Regulatorischer Kontext der MDCG-Aktualisierung und Bedeutung für Hersteller medizinischer Software

Seit ihrer Erstveröffentlichung im Jahr 2019 dient die MDCG 2019-11 als Auslegungshilfe für Hersteller und Benannte Stellen zur Qualifikation und Klassifizierung von Software als Medizinprodukt (MDSW). Der dynamische Wandel im Markt für digitale Medizinprodukte – insbesondere KI-gestützte und Cloud-basierte Lösungen – machte nun eine Revision der bisherigen Annahmen erforderlich.

Die neue Fassung (Rev. 1, Juni 2025) ändert kein Primärrecht, liefert jedoch den lange erwarteten interpretativen Kommentar zum MDR, insbesondere zur Klassifizierungsregel 11. Zudem wurden zahlreiche Praxisbeispiele ergänzt und Verweise auf IMDRF sowie EHDS aufgenommen.

Vergleich der Versionen 2019 vs. 2025: Was ist neu?

In der überarbeiteten Version wurden unpräzise Formulierungen entfernt und Lücken geschlossen – insbesondere bei:

  • Klassifizierung modular aufgebauter Systeme,

  • Software zur Unterstützung therapeutischer Entscheidungen,

  • APIs, die selbst keine Daten verarbeiten, aber den Zugang zu medizinischen Funktionen steuern,

  • der Abgrenzung Embedded- vs. Standalone-Software.

Während 2019 vor allem allgemeine Definitionen und ein einzelnes Flussschema dominierten, bietet 2025 eine Entscheidungsmatrix, konkrete Use-Cases, Bezüge zum klinischen Risiko sowie Abhängigkeiten zwischen MDSW und dem physischen kooperierenden Produkt.

Neue Anforderungen an die Definition des „intended purpose“

Hervorgehoben wird die Notwendigkeit einer eindeutigen, spezifischen und technisch präzisen Zweckbestimmung. Eine zu weite oder unklare Definition kann zu Fehlklassifizierungen und damit zu schwerwiegenden MDR-Nichtkonformitäten führen.

Auslegung der Regel 11 MDR – ein erweitertes risikobasiertes Vorgehen

Die Leitlinie erweitert die Interpretation der Regel 11, indem Software nicht nur nach klinischem Einfluss (Diagnose, Therapie) betrachtet wird, sondern zusätzlich nach:

  • Abhängigkeit klinischer Entscheidungen vom System,

  • Risikotyp bei Systemausfall,

  • kompensierenden Mechanismen (z. B. Nutzer-Validierung),

  • Zugriff auf Echtzeitdaten.

Konsequenz: Gleiche medizinische Funktion, aber unterschiedliche Risikoklassen – abhängig von technischer Implementierung und Automatisierungsgrad.

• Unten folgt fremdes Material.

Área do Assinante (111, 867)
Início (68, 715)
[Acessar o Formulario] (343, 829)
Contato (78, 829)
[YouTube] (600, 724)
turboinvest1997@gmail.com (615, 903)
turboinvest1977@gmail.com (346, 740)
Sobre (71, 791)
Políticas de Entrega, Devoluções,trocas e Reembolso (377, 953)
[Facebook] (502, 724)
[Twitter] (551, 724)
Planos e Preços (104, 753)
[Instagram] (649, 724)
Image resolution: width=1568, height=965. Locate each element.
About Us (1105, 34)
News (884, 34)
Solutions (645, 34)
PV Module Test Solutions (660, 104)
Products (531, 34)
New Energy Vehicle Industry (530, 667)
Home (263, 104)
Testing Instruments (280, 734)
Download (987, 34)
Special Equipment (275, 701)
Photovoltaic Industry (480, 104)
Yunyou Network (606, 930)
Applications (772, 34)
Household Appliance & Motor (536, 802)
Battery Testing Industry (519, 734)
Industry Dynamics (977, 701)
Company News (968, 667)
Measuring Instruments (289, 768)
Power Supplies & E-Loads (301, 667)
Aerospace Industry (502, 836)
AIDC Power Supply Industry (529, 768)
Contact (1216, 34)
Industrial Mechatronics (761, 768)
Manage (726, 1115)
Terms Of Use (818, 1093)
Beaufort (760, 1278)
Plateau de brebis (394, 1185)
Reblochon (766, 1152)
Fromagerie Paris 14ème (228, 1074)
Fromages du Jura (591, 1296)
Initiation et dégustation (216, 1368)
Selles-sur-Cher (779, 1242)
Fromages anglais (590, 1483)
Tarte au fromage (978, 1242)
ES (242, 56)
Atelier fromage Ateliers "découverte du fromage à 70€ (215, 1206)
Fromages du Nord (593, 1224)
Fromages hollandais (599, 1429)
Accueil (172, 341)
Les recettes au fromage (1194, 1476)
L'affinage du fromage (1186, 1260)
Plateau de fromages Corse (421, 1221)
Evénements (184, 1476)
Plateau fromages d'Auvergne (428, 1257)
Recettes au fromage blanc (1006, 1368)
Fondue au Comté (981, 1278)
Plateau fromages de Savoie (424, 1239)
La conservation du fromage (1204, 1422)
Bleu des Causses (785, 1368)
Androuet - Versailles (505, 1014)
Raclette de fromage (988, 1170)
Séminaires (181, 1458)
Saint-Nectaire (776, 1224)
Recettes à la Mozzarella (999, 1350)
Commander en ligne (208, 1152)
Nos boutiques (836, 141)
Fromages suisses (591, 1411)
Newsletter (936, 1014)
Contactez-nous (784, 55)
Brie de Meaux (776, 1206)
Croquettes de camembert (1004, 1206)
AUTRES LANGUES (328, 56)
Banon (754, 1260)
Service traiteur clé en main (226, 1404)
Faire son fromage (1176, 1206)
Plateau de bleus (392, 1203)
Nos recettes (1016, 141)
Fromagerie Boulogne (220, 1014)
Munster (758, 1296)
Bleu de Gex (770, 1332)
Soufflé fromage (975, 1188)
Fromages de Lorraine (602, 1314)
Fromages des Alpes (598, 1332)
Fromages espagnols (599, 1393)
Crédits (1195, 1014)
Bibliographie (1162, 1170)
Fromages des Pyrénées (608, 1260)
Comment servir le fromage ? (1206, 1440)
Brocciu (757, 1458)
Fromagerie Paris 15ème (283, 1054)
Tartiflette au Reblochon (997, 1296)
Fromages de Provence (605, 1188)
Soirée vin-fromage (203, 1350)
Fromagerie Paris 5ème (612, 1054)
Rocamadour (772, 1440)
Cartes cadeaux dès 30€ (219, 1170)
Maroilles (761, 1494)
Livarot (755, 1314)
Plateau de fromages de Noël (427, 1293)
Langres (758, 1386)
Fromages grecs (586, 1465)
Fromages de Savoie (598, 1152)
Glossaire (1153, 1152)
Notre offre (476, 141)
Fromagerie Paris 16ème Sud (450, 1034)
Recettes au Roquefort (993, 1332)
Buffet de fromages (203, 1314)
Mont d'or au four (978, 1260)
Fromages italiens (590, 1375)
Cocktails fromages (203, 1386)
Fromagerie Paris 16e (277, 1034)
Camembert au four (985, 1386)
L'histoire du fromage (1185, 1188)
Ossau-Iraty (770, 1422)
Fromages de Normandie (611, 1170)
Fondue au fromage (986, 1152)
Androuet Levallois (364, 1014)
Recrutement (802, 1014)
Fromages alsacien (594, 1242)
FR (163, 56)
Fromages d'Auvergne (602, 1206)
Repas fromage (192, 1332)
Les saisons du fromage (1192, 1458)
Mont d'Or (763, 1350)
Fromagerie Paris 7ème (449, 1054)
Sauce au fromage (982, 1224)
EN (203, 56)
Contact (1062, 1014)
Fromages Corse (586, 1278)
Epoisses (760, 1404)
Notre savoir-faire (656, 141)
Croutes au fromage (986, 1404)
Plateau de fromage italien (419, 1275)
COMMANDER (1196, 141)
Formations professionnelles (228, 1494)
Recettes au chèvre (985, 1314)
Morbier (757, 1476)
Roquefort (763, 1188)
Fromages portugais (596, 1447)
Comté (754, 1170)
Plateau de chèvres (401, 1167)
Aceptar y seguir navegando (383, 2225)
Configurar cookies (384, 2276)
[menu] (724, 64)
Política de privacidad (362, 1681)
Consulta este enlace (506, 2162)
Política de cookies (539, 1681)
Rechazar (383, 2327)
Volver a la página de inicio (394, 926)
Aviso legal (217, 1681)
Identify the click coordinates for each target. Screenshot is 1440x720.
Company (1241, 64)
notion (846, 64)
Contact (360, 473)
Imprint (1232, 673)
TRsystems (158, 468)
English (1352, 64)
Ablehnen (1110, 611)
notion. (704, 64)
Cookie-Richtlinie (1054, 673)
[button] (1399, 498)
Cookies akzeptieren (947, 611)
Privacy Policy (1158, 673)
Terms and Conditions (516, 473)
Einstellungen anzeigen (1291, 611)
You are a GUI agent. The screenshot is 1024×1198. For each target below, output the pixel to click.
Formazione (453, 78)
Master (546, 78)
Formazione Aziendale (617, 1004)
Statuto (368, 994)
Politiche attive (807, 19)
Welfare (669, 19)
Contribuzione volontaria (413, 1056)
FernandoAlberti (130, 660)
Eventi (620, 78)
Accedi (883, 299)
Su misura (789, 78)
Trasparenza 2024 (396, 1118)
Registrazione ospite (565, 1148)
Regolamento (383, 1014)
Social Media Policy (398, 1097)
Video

Auswirkungen für Hersteller und Benannte Stellen

Für Hersteller bedeutet dies u. a.:

  • Überprüfung bestehender MDSW-Klassifizierungen,

  • erneute Risikoanalyse im Lichte der neuen Beispiele,

  • Anpassung der Technischen Dokumentation an breitere Interpretationsszenarien.

Benannte Stellen erhalten klarere Interpretationsrahmen für konsistentere Entscheidungen und eine bessere Begründbarkeit von Klassifizierungen in Auditunterlagen.

Fazit

Die neue MDCG 2019-11 (Rev. 1, 2025) ist ein wichtiger Schritt zur Harmonisierung des Umgangs mit Software als Medizinprodukt. Sie weist zugleich den zukünftigen regulatorischen Kurs: eine engere Kopplung an Risiko, klinische Funktion und Nutzungsszenarien.